*** Opening The data ***
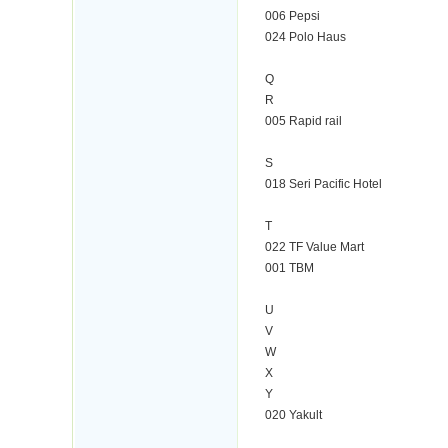
006 Pepsi
024 Polo Haus
Q
R
005 Rapid rail
S
018 Seri Pacific Hotel
T
022 TF Value Mart
001 TBM
U
V
W
X
Y
020 Yakult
*** Closing The data ***
== The problem ==
Please transcribe the material above exactly as written. Leave the pictures out.

== Output of the exercise ==
006 Pepsi
024 Polo Haus
Q
R
005 Rapid rail
S
018 Seri Pacific Hotel
T
022 TF Value Mart
001 TBM
U
V
W
X
Y
020 Yakult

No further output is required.